What the task requires: Each line below with the word "light" needs to be copied.

(Stored records)
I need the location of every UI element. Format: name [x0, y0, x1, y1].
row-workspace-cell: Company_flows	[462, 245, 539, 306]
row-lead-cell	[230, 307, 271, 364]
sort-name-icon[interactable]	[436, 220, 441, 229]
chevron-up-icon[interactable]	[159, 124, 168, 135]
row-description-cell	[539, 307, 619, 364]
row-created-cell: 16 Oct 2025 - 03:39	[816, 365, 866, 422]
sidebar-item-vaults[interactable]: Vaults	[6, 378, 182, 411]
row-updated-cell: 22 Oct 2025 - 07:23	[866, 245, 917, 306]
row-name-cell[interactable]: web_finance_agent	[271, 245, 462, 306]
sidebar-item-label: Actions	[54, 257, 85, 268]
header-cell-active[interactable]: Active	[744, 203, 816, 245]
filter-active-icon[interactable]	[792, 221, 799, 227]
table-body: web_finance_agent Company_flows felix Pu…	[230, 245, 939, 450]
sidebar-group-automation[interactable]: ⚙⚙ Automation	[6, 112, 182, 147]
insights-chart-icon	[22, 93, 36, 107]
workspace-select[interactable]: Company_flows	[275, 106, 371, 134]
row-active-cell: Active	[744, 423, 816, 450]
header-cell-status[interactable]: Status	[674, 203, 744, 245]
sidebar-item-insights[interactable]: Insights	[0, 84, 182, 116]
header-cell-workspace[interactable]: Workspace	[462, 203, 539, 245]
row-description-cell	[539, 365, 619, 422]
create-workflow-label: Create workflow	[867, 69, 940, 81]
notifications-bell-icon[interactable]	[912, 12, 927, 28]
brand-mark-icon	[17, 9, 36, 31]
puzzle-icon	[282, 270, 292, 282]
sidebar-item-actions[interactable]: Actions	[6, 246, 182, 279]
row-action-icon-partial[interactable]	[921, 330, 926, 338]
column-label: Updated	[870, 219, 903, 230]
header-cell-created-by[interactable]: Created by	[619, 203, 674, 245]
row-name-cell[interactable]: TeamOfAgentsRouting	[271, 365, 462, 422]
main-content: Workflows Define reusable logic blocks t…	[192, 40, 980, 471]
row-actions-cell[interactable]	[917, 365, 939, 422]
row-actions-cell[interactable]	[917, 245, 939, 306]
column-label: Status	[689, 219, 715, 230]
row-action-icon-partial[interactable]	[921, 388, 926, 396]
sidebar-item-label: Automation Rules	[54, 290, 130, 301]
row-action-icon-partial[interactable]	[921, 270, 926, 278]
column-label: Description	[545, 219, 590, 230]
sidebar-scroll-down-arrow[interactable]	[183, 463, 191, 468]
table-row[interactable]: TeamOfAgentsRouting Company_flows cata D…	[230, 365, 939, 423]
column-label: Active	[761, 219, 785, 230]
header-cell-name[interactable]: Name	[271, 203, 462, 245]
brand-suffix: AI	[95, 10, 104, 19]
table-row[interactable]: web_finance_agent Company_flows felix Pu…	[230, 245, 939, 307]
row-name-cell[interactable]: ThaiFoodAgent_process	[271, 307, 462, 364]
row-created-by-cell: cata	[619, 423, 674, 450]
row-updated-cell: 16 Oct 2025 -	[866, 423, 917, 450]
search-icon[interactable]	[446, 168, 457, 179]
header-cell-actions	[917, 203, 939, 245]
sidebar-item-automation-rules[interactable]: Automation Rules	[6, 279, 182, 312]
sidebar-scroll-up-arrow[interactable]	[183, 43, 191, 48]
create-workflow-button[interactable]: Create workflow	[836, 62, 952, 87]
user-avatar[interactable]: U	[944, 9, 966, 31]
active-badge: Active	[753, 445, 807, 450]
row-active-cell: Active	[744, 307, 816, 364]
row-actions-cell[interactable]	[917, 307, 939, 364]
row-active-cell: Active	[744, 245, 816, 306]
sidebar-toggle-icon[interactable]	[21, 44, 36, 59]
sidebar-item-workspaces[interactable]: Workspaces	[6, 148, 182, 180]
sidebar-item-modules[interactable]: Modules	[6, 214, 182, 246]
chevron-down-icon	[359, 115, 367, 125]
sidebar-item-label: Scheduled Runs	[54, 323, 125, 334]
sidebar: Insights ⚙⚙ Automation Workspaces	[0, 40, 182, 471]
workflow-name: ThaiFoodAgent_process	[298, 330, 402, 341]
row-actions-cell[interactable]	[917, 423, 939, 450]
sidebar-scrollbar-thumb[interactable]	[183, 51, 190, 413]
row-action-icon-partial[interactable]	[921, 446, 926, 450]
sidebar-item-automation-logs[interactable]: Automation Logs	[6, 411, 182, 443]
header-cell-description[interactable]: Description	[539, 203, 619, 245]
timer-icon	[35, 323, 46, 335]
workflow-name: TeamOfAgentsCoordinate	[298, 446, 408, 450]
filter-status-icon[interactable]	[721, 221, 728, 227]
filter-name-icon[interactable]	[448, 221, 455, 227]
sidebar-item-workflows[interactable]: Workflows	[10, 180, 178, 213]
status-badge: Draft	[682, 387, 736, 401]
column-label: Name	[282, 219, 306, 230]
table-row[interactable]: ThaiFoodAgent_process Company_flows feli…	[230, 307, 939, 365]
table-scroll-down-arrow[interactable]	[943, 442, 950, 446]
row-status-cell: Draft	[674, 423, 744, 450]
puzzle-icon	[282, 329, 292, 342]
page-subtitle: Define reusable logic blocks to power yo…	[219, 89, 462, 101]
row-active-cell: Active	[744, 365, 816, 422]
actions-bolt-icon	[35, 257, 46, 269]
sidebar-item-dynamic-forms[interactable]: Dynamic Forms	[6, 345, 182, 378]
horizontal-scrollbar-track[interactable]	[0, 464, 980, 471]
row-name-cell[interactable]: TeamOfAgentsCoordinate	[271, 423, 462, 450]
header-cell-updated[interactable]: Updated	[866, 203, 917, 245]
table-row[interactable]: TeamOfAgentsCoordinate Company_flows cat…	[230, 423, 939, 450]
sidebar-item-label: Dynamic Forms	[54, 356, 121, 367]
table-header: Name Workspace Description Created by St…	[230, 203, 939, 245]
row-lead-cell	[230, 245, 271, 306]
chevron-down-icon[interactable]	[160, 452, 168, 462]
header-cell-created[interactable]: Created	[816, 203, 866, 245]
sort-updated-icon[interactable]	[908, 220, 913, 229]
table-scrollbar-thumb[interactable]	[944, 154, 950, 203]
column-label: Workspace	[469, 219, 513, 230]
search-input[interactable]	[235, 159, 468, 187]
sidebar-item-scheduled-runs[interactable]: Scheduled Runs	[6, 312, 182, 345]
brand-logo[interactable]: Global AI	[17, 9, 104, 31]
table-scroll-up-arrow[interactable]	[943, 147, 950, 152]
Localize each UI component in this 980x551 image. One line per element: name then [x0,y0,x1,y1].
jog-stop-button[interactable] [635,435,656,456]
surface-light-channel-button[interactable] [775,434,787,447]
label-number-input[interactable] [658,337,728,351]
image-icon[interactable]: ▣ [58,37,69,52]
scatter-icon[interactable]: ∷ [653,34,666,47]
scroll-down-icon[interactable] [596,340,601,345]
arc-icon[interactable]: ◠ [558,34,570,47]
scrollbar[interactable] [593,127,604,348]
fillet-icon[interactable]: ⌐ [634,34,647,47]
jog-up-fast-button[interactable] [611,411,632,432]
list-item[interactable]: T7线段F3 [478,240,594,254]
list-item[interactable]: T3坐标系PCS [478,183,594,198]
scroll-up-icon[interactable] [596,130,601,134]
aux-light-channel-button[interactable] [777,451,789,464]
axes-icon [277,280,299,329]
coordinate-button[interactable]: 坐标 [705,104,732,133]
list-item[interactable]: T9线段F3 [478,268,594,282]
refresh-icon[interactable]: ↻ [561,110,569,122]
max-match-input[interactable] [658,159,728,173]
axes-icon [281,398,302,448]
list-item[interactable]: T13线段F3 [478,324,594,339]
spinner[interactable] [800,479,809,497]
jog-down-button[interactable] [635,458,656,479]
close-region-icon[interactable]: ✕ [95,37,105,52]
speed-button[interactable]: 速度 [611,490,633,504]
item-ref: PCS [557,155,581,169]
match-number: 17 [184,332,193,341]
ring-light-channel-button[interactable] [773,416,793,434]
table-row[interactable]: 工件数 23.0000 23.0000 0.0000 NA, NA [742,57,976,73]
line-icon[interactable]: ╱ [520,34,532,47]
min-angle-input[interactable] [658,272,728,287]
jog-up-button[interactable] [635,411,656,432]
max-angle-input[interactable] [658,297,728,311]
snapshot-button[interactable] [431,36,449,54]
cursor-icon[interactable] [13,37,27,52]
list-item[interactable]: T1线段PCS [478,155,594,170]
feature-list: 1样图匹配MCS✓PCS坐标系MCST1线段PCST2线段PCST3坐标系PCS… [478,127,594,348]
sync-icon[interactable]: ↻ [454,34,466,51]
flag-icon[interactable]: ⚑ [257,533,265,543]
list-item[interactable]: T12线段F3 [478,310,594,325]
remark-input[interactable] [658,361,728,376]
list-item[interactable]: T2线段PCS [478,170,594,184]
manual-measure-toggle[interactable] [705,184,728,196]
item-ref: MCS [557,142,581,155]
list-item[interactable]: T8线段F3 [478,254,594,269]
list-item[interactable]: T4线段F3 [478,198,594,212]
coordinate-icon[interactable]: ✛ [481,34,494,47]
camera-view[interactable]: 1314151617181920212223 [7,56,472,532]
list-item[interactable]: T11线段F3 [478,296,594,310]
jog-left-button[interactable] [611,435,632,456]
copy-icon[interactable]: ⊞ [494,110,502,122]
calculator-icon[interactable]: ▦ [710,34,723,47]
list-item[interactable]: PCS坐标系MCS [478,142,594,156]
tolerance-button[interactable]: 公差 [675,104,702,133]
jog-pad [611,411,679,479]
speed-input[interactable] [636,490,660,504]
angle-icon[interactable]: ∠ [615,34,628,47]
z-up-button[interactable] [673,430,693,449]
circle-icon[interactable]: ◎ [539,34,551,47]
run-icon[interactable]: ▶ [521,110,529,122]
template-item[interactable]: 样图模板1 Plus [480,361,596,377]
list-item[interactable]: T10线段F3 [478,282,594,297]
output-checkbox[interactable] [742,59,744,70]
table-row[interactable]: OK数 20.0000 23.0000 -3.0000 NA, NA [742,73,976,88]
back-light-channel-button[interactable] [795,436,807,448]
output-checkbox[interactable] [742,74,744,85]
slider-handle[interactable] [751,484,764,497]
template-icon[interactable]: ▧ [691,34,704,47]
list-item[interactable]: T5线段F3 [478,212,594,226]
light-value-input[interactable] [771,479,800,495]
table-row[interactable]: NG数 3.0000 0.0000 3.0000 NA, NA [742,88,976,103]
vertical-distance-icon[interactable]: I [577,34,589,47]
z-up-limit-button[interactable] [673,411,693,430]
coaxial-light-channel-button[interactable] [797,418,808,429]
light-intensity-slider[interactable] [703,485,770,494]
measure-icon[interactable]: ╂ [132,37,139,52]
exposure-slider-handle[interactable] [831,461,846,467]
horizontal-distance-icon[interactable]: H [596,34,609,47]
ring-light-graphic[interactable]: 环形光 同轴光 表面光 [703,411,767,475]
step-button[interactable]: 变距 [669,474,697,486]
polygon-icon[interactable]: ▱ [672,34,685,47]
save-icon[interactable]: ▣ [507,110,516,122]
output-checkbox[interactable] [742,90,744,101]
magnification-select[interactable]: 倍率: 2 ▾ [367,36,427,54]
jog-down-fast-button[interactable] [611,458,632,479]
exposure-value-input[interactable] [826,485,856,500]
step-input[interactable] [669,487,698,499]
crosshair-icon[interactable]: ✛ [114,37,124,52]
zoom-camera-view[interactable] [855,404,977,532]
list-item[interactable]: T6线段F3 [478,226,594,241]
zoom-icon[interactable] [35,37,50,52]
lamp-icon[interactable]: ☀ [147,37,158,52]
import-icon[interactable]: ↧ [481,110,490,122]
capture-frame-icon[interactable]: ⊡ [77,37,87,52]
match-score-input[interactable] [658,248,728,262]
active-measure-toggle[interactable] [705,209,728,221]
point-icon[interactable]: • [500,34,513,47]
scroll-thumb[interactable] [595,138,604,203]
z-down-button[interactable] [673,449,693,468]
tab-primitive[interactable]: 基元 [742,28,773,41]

Response to the task:
surface-light-channel-button[interactable] [775,434,787,447]
aux-light-channel-button[interactable] [777,451,789,464]
ring-light-channel-button[interactable] [773,416,793,434]
back-light-channel-button[interactable] [795,436,807,448]
light-value-input[interactable] [771,479,800,495]
coaxial-light-channel-button[interactable] [797,418,808,429]
light-intensity-slider[interactable] [703,485,770,494]
ring-light-graphic[interactable]: 环形光 同轴光 表面光 [703,411,767,475]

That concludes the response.